D'abord, elle utilise ce qu'elle connait et ne nous ressort pas ce que nous ne voulons plus voir.
"L'imagination a trois faiblesses :
La première, c'est d'avoir tendance à ajouter des détails et à en omettre d'autres sans nous en tenir informés.
Nul ne peut imaginer un événement futur sous tous ses aspects, ni avec toutes ses conséquences : on est donc obligé d'en envisager certains, sans réussir à en envisager d'autres. Seulement, ce qu'on n'arrive pas à envisager est souvent très important.

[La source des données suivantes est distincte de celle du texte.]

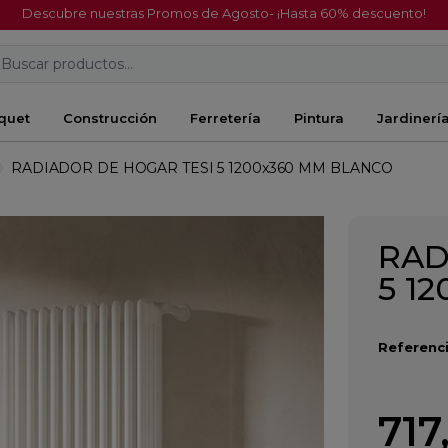
Descubre nuestras Promos de Agosto- ¡Hasta 60% descuento!
Buscar productos...
quet
Construcción
Ferretería
Pintura
Jardinerí
RADIADOR DE HOGAR TESI 5 1200x360 MM BLANCO
RAD
5 1
Referenci
717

La deuxième faiblesse de l'imagination, c'est la tendance à projeter le présent dans l'avenir. Quand l'imagination peint une image de l'avenir, il y manque forcément beaucoup de détails, un problème qu'elle résout en bouchant les trous avec des détails empruntés au présent.
Troisième faiblesse de l'imagination : elle ne voit pas que les choses auront un air tout autre quand elles se produiront, ni, surtout, que les mauvaises sembleront bien meilleures.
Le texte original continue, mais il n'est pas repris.